There is a conventional wisdom about oil—that the U.S. military presence in the Persian Gulf is what guarantees access to this strategic resource; that the “special” relationship with Saudi Arabia is necessary to stabilize an otherwise volatile market; and that these assumptions in turn provide Washington enormous leverage over Europe and Asia. Except, the conventional wisdom is wrong.
● What Retirees Want: A Holistic View of Life’s Third Age
Ken Dychtwald and Robert Morison
Summary via publisher (Wiley)
The world is witnessing a powerful new version of retirement, driven by the power and needs of the Baby Boomer generation. Consumers over age 50 account for more than half of all spending and control more than 70% of our total net worth – yet are largely ignored by youth-focused marketers. How will work, family, and retirement be transformed to accommodate two billion people over the age of 60 worldwide? In the coming years, we’ll see explosive business growth fueled by this unprecedented longevity revolution. What Retirees Want presents the culmination of 30 years of research by world-famous “Age Wave” expert Ken Dychtwald, Ph.D., and author and consultant Robert Morison. It explains how the aging of the Baby Boomers will forever change our lives, businesses, government programs, and the consumer marketplace.

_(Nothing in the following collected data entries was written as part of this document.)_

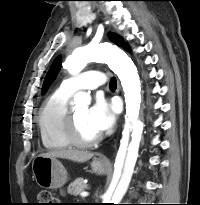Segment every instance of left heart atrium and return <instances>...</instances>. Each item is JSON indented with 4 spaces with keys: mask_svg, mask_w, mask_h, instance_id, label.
I'll return each instance as SVG.
<instances>
[{
    "mask_svg": "<svg viewBox=\"0 0 200 205\" xmlns=\"http://www.w3.org/2000/svg\"><path fill=\"white\" fill-rule=\"evenodd\" d=\"M117 108L103 97H98L88 111V119L92 127L99 133L112 128L115 123Z\"/></svg>",
    "mask_w": 200,
    "mask_h": 205,
    "instance_id": "left-heart-atrium-1",
    "label": "left heart atrium"
}]
</instances>
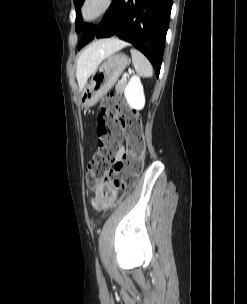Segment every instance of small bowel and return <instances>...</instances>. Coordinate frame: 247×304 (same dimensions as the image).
Returning <instances> with one entry per match:
<instances>
[{
  "instance_id": "c3829d8e",
  "label": "small bowel",
  "mask_w": 247,
  "mask_h": 304,
  "mask_svg": "<svg viewBox=\"0 0 247 304\" xmlns=\"http://www.w3.org/2000/svg\"><path fill=\"white\" fill-rule=\"evenodd\" d=\"M123 154H124V149L122 148L117 153V156H116L117 160H120L122 158Z\"/></svg>"
}]
</instances>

● The Infinite Machine: How an Army of Crypto-hackers Is Building the Next Internet with Ethereum
Camila Russo
Summary via publisher (Harper Business)
Everyone has heard of Bitcoin, but few know about the second largest cryptocurrency, Ethereum, which has been heralded as the “next internet.” The story of Ethereum begins with Vitalik Buterin, a supremely gifted nineteen-year-old autodidact who saw the promise of blockchain when the technology was in its earliest stages. He convinced a crack group of coders to join him in his quest to make a super-charged, global computer.

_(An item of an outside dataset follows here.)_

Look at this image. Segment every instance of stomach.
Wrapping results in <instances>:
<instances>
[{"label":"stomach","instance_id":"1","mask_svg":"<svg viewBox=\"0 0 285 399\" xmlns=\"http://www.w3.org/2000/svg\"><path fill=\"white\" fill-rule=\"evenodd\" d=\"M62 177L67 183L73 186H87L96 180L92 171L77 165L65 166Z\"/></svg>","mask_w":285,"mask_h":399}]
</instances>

● Raising Keynes: A Twenty-First-Century General Theory
Stephen A. Marglin
Summary via publisher (Harvard University Press)
Back to the future: a heterodox economist rewrites Keynes’s General Theory of Employment, Interest, and Money to serve as the basis for a macroeconomics for the twenty-first century. John Maynard Keynes’s General Theory of Employment, Interest, and Money was the most influential economic idea of the twentieth century. But, argues Stephen Marglin, its radical implications were obscured by Keynes’s lack of the mathematical tools necessary to argue convincingly that the problem was the market itself, as distinct from myriad sources of friction around its margins.
● Promised Land: How the Rise of the Middle Class Transformed America, 1929-1968
David Stebenne
Review via Publishers Weekly
A large, prosperous, and politically moderate middle class shaped the American century, according to this judicious and informative debut history from Stebenne, an Ohio State University history and law professor. He explores the revolutionary impact of New Deal social insurance programs, housing subsidies, and labor laws, as well as the WWII-era G.I. Bill, in turning America’s hardscrabble working class into a middle class of well-paid, often unionized (mostly white) workers with cars and suburban houses, who watched bland comedies about middle-class families on TV. The result, Stebenne writes, was a “middle class [that] was as much a state of mind as an economic and demographic reality… sharing a national pride and purpose,” along with centrist politics and a family-friendly middlebrow culture.
● A Philosopher’s Economist: Hume and the Rise of Capitalism
Margaret Schabas and Carl Wennerlind
Summary via publisher (University of Chicago)
Although David Hume’s contributions to philosophy are firmly established, his economics has been largely overlooked. A Philosopher’s Economist offers the definitive account of Hume’s “worldly philosophy” and argues that economics was a central preoccupation of his life and work. Margaret Schabas and Carl Wennerlind show that Hume made important contributions to the science of economics, notably on money, trade, and public finance.